29 August 2021

Teodora Axente. Becoming III, 2012 (Taylor Art Collection, Denver).


Oil on canvas: 50 x 33 cm. Teodora Axente (2021): “In order to define these two sides of the human being, the material and the spiritual, I chose to wrap my characters in cheap but shiny materials such as foil or cellophane ornaments that evoke the individual's dependence on the consumer society but also highlights superficiality. For example, the Becoming series evokes precisely that self-denial of the human being. Self-denial is effectuated in a ritual in which my characters are either on their knees or levitating above a chair from which only the legs remain, indicating the self-struggle”.

Visit > Taylor Art Collection, Denver.
Visit > Teodora Axente official.
Visit > Teodora Axente at: Galleria Doris Ghetta, Rosenfeld Porcini.

27 August 2021

Sarah Harvey. Falling Pleasure, 2010 (private collection).


Oil on linen: 151 x 134 cm. Sarah Harvey: “…I have become increasingly excited about the abstract elements in these works, and the interplay between light, colour and water. The emerging patterns are becoming more apparent and dominant, drawing the eye not only towards the main focal point of the human form, but also to the surrounding areas, which are of equal significance

Visit > Sarah Harvey official.
More > Sarah Harvey at: Saatchi Art, James Freeman Gallery.

18 August 2021

Henri Matisse. Bathers by a River, 1917 (Art Institute of Chicago).


Oil on canvas: 260 x 392 cm(!). Originally part of a 1909 Russian commission with Dance II and Music (State Hermitage Museum, Saint Petersburg). Rejected, and reworked in 1913-1917.

Visit > Art Institute of Chicago.
More > Henri Matisse at Wikipedia.

8 August 2021

Kurt Peiser. Embrace (‘Embrassement’), ca. 1920 (private collection).


Oil on canvas: 50 x 61 cm. Auctioned at De Vuyst Lokeren, October 2015. Kind of a young Tom Waits vibe with this Peiser guy.
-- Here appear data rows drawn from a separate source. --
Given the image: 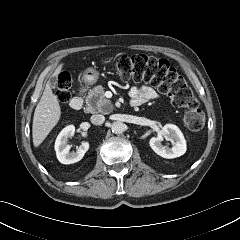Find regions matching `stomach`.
Instances as JSON below:
<instances>
[{"label":"stomach","instance_id":"obj_1","mask_svg":"<svg viewBox=\"0 0 240 240\" xmlns=\"http://www.w3.org/2000/svg\"><path fill=\"white\" fill-rule=\"evenodd\" d=\"M99 78V72L94 68H87L83 72V80L85 83L92 85L97 82Z\"/></svg>","mask_w":240,"mask_h":240}]
</instances>
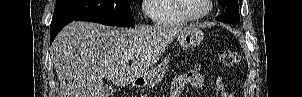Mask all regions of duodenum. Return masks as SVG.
<instances>
[{
  "mask_svg": "<svg viewBox=\"0 0 302 97\" xmlns=\"http://www.w3.org/2000/svg\"><path fill=\"white\" fill-rule=\"evenodd\" d=\"M141 83H142L141 80H137V81L135 82L136 85H141Z\"/></svg>",
  "mask_w": 302,
  "mask_h": 97,
  "instance_id": "1",
  "label": "duodenum"
}]
</instances>
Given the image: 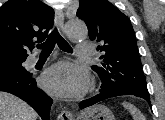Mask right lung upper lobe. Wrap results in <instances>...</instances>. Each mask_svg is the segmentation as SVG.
Listing matches in <instances>:
<instances>
[{"instance_id":"1","label":"right lung upper lobe","mask_w":165,"mask_h":120,"mask_svg":"<svg viewBox=\"0 0 165 120\" xmlns=\"http://www.w3.org/2000/svg\"><path fill=\"white\" fill-rule=\"evenodd\" d=\"M53 22V9L40 0H8L0 8V63L26 60Z\"/></svg>"}]
</instances>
More > Kurt Peiser at Wikipedia.
More > Kurt Peiser appreciation.

7 August 2021

Lisa Brice. Untitled, 2019 (artist’s portfolio).


Oil, synthetic tempera, ink and pastel on linen: 203 x 105 cm. Lisa Brice (2018): “I am drawn to the ambiguity that people and places can hold. Sometimes the compositions of my paintings feel like cinematic outtakes: the moments between directed actions, when the figures are ‘on their own time’, self-involved, performing only for themselves or one another. There are infinite possibilities embodied in these transitional states of being, which could also be a time of day, or adolescence, or gender, or rooms that feel like threshold spaces – thinly veiled interiors with glimpses of the exterior, grilles or indoor plants, typical in the tropics. These are all thrilling states – a kind of magical suspension”.

Visit > Lisa Brice at: Stephen Friedman Gallery, Salon 94.
More > Lisa Brice at Wikipedia.

2 August 2021

Christian Rex van Minnen. Reglaze the Pizza Dynasty, 2018 (artist’s portfolio).


Oil on panel: 61 x 76.2 cm. Christian Rex van Minnen (2017): “I never want to be provocative just for provocation's sake. I'm really cautious about being too ironic, or even flippant. I think it has to come from a place that's sincere, otherwise it comes off the wrong way; so what you say is true. The power of the technique itself is that you can kind of put anything behind it and it'll look good. In history, that's been a very manipulating force. You have to be careful. What is the message behind it? And if it's devoid of message, then it's just manipulation”.